I could not be more proud of you and your calling, the way you handle yourself for your family, friends, community and country. Yes, I believe that people like you make our country a better place to live, you see the big picture and influence those around you to hopefully become the best they can be also. You use your mind, body and morality to educate and protect ………it’s not just strapping on a gun and being a badass. I so appreciate how you help those in your community whether it is a self defense class for women or classroom discussions with school children………you perform a full and comprehensive view of life and care for your community and the people in it.
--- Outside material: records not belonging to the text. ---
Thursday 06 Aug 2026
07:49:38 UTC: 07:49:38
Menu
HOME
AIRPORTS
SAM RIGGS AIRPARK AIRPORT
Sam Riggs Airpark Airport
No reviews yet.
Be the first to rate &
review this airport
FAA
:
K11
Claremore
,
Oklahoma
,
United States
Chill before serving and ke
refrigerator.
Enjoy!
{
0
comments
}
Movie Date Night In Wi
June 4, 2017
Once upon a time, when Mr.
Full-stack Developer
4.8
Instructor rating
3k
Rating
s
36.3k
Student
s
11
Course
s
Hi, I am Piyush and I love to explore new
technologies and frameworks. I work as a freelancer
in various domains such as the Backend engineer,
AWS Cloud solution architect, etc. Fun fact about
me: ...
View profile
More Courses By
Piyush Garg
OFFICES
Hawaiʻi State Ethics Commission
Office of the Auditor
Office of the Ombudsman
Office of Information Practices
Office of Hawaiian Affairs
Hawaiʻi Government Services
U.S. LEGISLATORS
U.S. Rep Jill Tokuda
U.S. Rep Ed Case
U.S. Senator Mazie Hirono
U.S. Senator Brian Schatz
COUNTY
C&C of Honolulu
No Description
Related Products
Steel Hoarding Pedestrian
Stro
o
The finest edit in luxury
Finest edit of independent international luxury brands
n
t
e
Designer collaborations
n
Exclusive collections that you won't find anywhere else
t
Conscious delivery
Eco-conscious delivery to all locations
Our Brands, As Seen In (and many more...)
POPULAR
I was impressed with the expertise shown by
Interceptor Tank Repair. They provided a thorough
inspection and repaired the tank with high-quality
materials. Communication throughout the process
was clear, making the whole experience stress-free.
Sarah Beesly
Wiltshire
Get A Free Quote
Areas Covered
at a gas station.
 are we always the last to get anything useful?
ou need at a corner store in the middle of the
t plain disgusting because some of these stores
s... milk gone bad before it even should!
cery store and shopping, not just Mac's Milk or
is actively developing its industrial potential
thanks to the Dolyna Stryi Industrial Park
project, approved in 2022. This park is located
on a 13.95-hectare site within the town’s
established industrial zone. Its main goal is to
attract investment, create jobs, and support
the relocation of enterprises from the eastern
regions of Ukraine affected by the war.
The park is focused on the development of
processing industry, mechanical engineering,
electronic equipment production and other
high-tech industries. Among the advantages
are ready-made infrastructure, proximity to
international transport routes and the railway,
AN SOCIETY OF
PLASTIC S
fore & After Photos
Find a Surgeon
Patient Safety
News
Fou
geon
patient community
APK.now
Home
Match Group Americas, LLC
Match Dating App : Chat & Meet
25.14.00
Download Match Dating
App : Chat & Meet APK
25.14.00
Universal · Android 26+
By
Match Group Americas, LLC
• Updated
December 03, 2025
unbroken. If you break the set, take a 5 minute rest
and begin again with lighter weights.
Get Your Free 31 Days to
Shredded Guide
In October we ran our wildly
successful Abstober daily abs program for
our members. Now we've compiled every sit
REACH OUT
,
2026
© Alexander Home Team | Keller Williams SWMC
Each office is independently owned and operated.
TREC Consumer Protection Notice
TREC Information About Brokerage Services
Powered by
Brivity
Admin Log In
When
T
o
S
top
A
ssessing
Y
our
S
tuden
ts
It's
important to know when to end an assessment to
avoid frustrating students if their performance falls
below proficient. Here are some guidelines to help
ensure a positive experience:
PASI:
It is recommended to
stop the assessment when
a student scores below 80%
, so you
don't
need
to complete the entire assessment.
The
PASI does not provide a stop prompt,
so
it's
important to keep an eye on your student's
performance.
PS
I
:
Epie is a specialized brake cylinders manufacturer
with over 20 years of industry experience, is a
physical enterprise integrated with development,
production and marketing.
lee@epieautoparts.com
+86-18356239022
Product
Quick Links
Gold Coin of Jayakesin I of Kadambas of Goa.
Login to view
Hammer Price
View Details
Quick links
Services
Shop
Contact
Your entire family is proud of you. I send you our hugs and love…. be safe……..

Thank you chief Kaiser for those words well put. My youngest son has that same calling to become a police officer, even amongst the bad that is so sadly reported in the media. He has one more semester of college and will be 22 in October. My prayers go up for all law enforcement and especially for my son in whom I am so proud .

I agree with you 100%. I did it for 35 years and now in retirement I still donate my time as a member of the department’s HNT unit. I call it “the love of the game”. It’s like a Baseball player of yesteryear, they didn’t play for the money as there was nearly money to live on. Big difference is that being a Cop or being in the military can be and is a dangerous profession. You never know where it’s going to take you, or where you will being going next. Instead of running away from sound of gun fire, you run toward the gun fire, never knowing what o will find, but we now that whatever it is they are more than likely going to need our help. We continually keep our backs to the wall and make sure that our brother officers are safe. Our lives are never at our forefront, it’s always our partners and the citizens around us. That is why we are there. It’s not the money, it’s not being a hero, it’s not anything other than the”Calling” the “Love of the game”. God bless you all and keep your backs to the walls. The Lord is on our side and is always watching over us.

The calling came late in life and … quite unexpectedly. But when it arrived, it was as clear as a bell. I knew, without doubt, what my Maker was calling me to do. I am more grateful to be part of this brotherhood than words could ever convey. Though I now serve those who serve (in a trainer capacity), I remain staunch in my oath to serve my country as it had no expiration date. God bless every one of my brothers & sisters in arms for their courageous devotion.